Highly Recommended ★★★★★

There was a great deal of conversation, prior to tonight’s opening of “Evita” at Marriott Theatre, relative to the lack of Hispanics used in the production. As someone who is very involved with this community ( Spanish yellow pages and newspapers along with a magazine are my forte), I am quite aware of what makes a Latino a Latino ( or Latina). It is not where they were born or raised and certainly not the color of their skin. It is their heart and soul, and in this production of “Evita”, each and every member of the ensemble has the heart and soul of the pure and true Latino, thus, Marriott brings to the stage the story of this woman with all the zest and excitement that was put on paper when it was written.

With music by Andrew Lloyd Webber and lyrics by Tim Rice, this rock opera tells the story of Argentina’s First Lady, Eva Peron. The story begins with her death, and since this is an in-the-round theater, instead of our setting in a movie theater with the movie being interrupted, we have a family listening to the radio. When the announcement is made, our ensemble members become the people of Argentina, those who loved and worshipped her until her untimely death at age thirty-three. When Che (powerfully brought to life by newcomer Austin Lesch) begins to narrate the story of her life and how she rose from a young tart, filled with desires and ambition, to become first a starlet, then the President’s mistress, and later his wife. Her ambitions were even greater but due to her ill health, she never was able to realize her dream of becoming the Vice-President and who knows where from there.

Eva was played by Hannah Corneau tonight ( Samantha Pauly will play this role on Wednesday evenings, Thursday matinees and Sunday evenings). If one has not seen this play before, let me tell you that the music is well written, but as a rock musical, there are times where it might appear that the singers are screaming- they are not. In fact, Ms Corneau truly impressed me with her range and her ability to sing and dance at the same time while retaining her Latina soul. Her chemistry with the men in her life, starting of course with the Tango Singer, Magaldi (David Schlumpf) to Juan Peron (could there be a better Peron than Chicago favorite Larry Adams- what a vocal range he shows), the President of Argentina.

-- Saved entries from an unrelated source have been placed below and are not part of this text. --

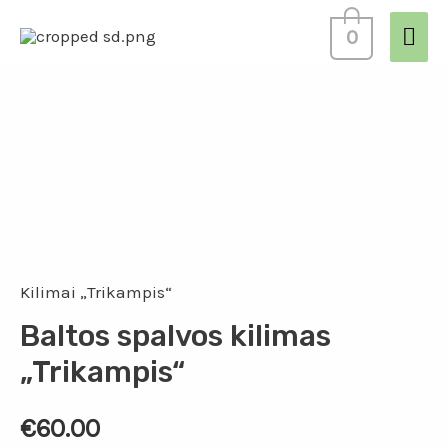
0
Kilimai „Trikampis“
Baltos spalvos kilimas
„Trikampis“
€
60.00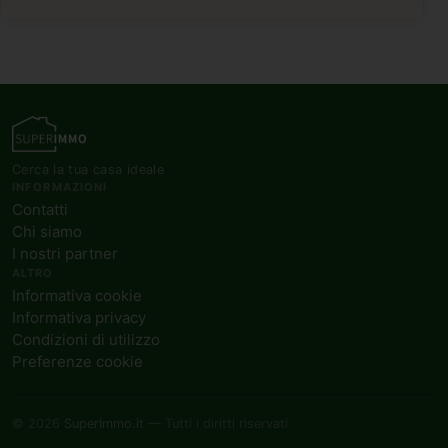
Cerca la tua casa ideale
INFORMAZIONI
Contatti
Chi siamo
I nostri partner
ALTRO
Informativa cookie
Informativa privacy
Condizioni di utilizzo
Preferenze cookie
© 2026
SuperImmo.it
— Tutti i diritti riservati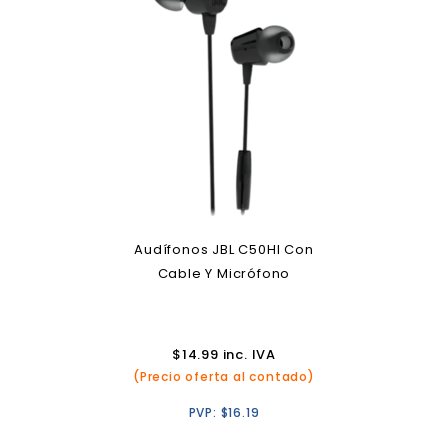
Audífonos JBL C50HI Con
Cable Y Micrófono
$
14.99
inc. IVA
(Precio oferta al contado)
PVP:
$
16.19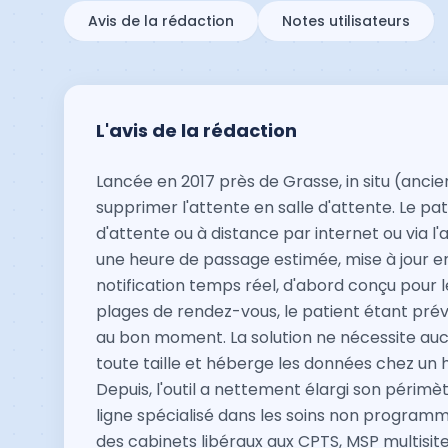
Avis de la rédaction
Notes utilisateurs
L'avis de la rédaction
Lancée en 2017 près de Grasse, in situ (ancie
supprimer l'attente en salle d'attente. Le pa
d'attente ou à distance par internet ou via l
une heure de passage estimée, mise à jour e
notification temps réel, d'abord conçu pour l
plages de rendez-vous, le patient étant prév
au bon moment. La solution ne nécessite aucu
toute taille et héberge les données chez un 
Depuis, l'outil a nettement élargi son péri
ligne spécialisé dans les soins non program
des cabinets libéraux aux CPTS, MSP multisi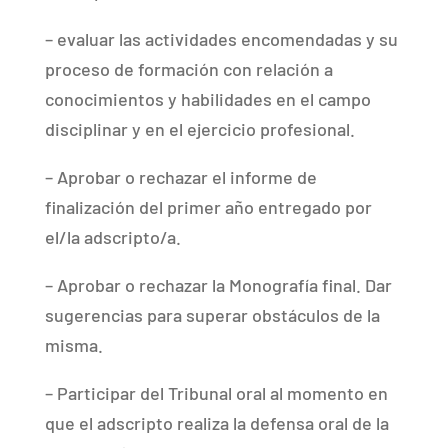
– evaluar las actividades encomendadas y su
proceso de formación con relación a
conocimientos y habilidades en el campo
disciplinar y en el ejercicio profesional.
– Aprobar o rechazar el informe de
finalización del primer año entregado por
el/la adscripto/a.
– Aprobar o rechazar la Monografía final. Dar
sugerencias para superar obstáculos de la
misma.
– Participar del Tribunal oral al momento en
que el adscripto realiza la defensa oral de la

In this biography, we see that the aristocrats feared this upstart slut, never trusting her, but the people loved her and what she offered the poor and working class. While her promises were never as they might have been or the people had hoped for, her legacy is one that still lives on for many. In this piece, Webber and Rice shine a vibrant light on this amazing icon of the people of Argentina. Here we watch a dirt-poor peasant rise to the top in a short period, showing that if one wants something it can be attained. Being a “Rock Opera” the story is told in music, so each and every song is written to propel the story-telling. The songs that most people recall are “Don’t Cry For Me Argentina” which brilliantly opens the second act. “You Must Love Me” is the added song that was written for the movie version, but under the smooth direction of Alex Sanchez (paying attention- Sanchez is the director/choreographer, so those of you who were saying where are the Latinos, They are here!)the song blends in with style and grace.

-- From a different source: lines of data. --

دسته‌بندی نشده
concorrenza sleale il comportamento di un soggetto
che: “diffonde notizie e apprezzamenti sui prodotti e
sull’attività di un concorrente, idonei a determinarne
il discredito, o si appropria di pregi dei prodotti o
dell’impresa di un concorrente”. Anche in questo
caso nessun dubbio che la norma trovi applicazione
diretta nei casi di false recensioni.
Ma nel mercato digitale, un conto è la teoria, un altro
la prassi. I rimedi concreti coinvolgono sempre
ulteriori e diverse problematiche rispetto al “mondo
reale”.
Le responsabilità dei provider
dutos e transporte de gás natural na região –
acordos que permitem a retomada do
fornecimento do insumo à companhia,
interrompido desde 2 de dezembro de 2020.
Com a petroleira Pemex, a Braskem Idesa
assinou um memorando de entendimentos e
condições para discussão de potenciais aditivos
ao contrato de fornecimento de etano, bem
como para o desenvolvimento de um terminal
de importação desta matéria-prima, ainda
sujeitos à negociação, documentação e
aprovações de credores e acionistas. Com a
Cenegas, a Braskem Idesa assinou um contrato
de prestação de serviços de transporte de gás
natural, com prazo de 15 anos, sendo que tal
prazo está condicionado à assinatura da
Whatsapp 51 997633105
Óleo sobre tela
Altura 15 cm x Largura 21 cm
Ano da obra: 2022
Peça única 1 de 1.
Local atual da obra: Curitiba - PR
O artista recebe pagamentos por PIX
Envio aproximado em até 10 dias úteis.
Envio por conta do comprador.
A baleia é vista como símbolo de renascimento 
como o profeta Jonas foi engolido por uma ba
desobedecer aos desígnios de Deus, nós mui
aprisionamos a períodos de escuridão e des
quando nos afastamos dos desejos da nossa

In fact, this entire production is stunning and proves that a good director can utilize a smaller stage with very little scenery (Thomas M. Ryan has created sets pieces that do work). The lighting (Jesse Klug) is magical, the sound (Robert E. Gilmartin) perfect and the costumes (Nancy Missimi has done it again) divine. Once again, Sally Weiss handles the props , Patty Garwood serves as Musical Supervisor and conductor and Ryan T. Nelson handled the music direction. I have seen countless productions of “Evita” and probably know half of the lyrics by heart, but found this to be a sensational production that should be recognized by The Jeff Awards for this season.

As I always write, an Ensemble is what makes a musical truly work and this particular ensemble is as strong as one can get (without having a great many Latinos, of course):William Carlos Angulo, Lauren Blane, Brian Bohr, Brianna Borger, Jameson Cooper, Bobby Daye, Alana Grossman, Anne Gunn, George Keating, Lauren Kias, Josh Kohane, Kristina Larson-Hauk, Russell Mernagh, Christine Mild, Eliza Palasz, Sayiga Eugene Peabody, James Rank, Todd Rhoades, Emily Rohm, Laura Savage and Joan Slattery. On the dates where Samantha Pauly is not playing Eva, she is also in the ensemble. This troupe changes costumes, wigs and characters in a flash, never missing a beat or a note- BRAVO! Sanchez, with his cast and interpretations has hit the nail on the head!